_EXERCISE INPUTS_
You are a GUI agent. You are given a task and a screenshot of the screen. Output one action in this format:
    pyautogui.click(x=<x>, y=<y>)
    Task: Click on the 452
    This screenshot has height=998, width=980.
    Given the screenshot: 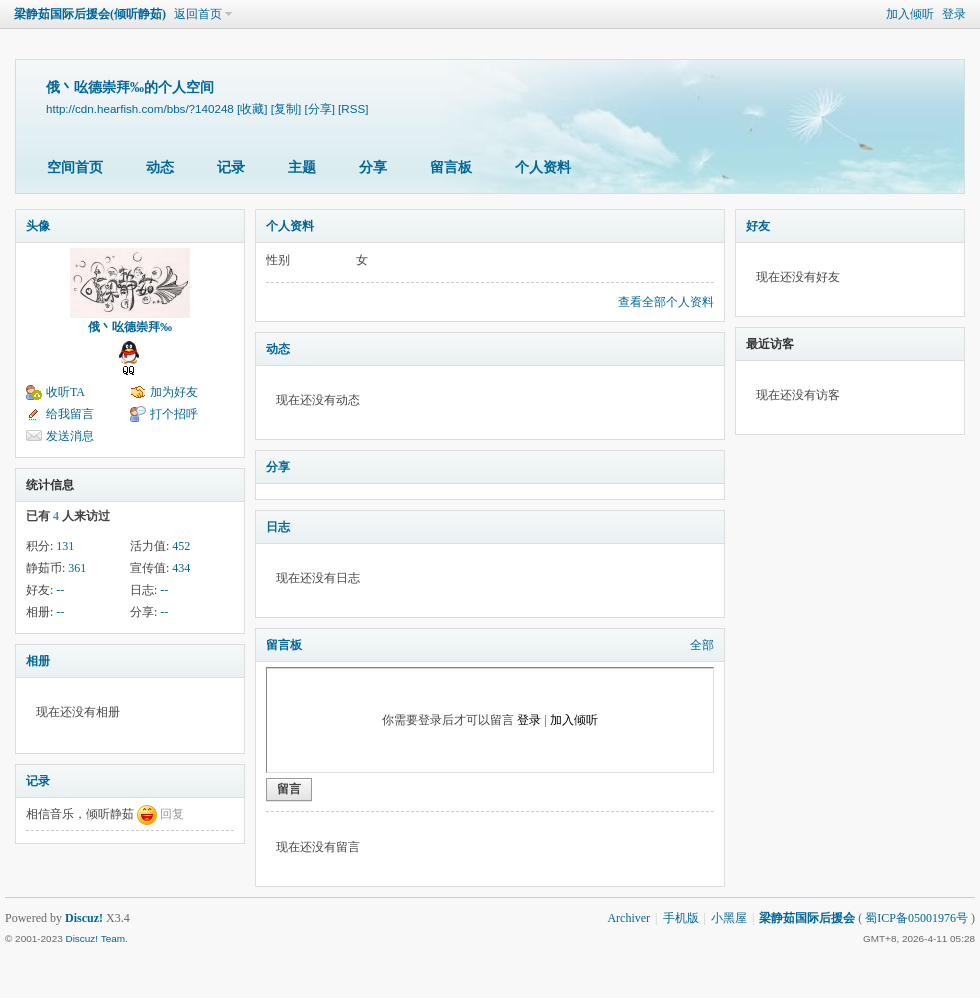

_ACTIVITY_
Exclude the pictures, then write out every record exactly as it stands.

_PROBLEM SOLUTION_
You are a GUI agent. You are given a task and a screenshot of the screen. Output one action in this format:
    pyautogui.click(x=<x>, y=<y>)
    Task: Click on the 452
    This screenshot has height=998, width=980.
    Given the screenshot: 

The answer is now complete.